**TASK TO CARRY OUT:**
Locate the line that contains "reforestación de México: 6.6" in the entries below. Retype it and all following lines through the final one, character for character.

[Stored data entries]
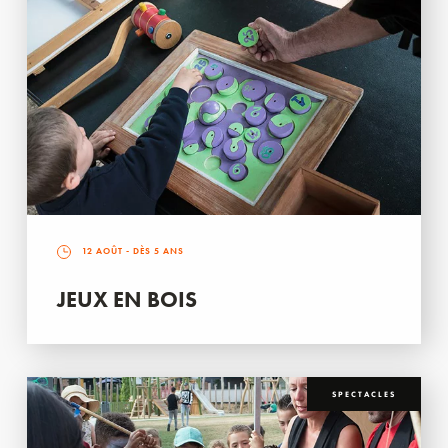
12 AOÛT
- DÈS 5 ANS
JEUX EN BOIS
SPECTACLES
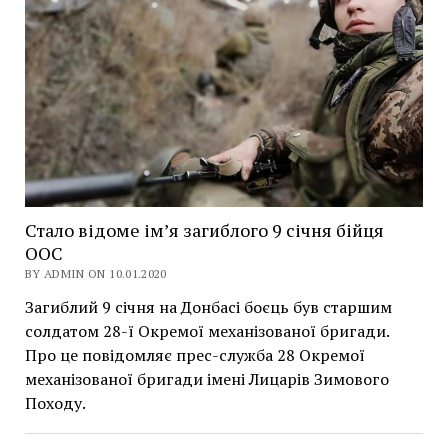
Стало відоме ім’я загиблого 9 січня бійця
ООС
BY ADMIN ON 10.01.2020
Загиблий 9 січня на Донбасі боєць був старшим
солдатом 28-ї Окремої механізованої бригади.
Про це повідомляє прес-служба 28 Окремої
механізованої бригади імені Лицарів Зимового
Походу.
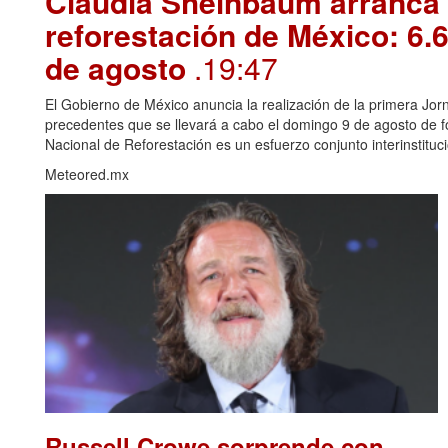
Claudia Sheinbaum arranca 
reforestación de México: 6.6
de agosto
.19:47
El Gobierno de México anuncia la realización de la primera Jorn
precedentes que se llevará a cabo el domingo 9 de agosto de f
Nacional de Reforestación es un esfuerzo conjunto interinstitucio
Meteored.mx
Russell Crowe sorprende con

**SOLUTION TO THE PROBLEM:**
reforestación de México: 6.6
de agosto
.19:47
El Gobierno de México anuncia la realización de la primera Jorn
precedentes que se llevará a cabo el domingo 9 de agosto de f
Nacional de Reforestación es un esfuerzo conjunto interinstitucio
Meteored.mx
Russell Crowe sorprende con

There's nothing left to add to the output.